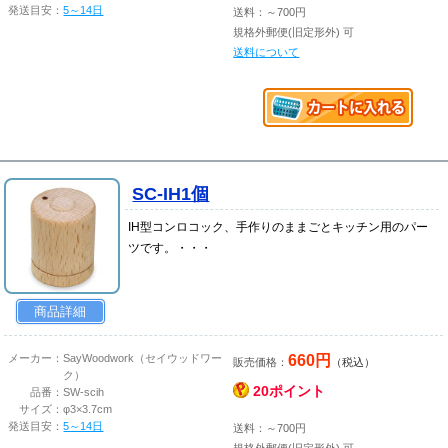
発送目安：
5～14日
送料：～700円
規格外郵便(旧定形外) 可
送料について
SC-IH1個
IH型コンロコック、手作りのままごとキッチン用のパー
ツです。・・・
商品詳細
660円
メーカー：
SayWoodwork（セイウッドワー
販売価格：
（税込）
ク）
20ポイント
品番：
SW-scih
サイズ：
φ3×3.7cm
発送目安：
5～14日
送料：～700円
規格外郵便(旧定形外) 可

WHAT TO DO: Restate the entries above word for word, keeping pictures out of the copy.

EXERCISE ANSWER:
発送目安：
5～14日
送料：～700円
規格外郵便(旧定形外) 可
送料について
SC-IH1個
IH型コンロコック、手作りのままごとキッチン用のパー
ツです。・・・
商品詳細
660円
メーカー：
SayWoodwork（セイウッドワー
販売価格：
（税込）
ク）
20ポイント
品番：
SW-scih
サイズ：
φ3×3.7cm
発送目安：
5～14日
送料：～700円
規格外郵便(旧定形外) 可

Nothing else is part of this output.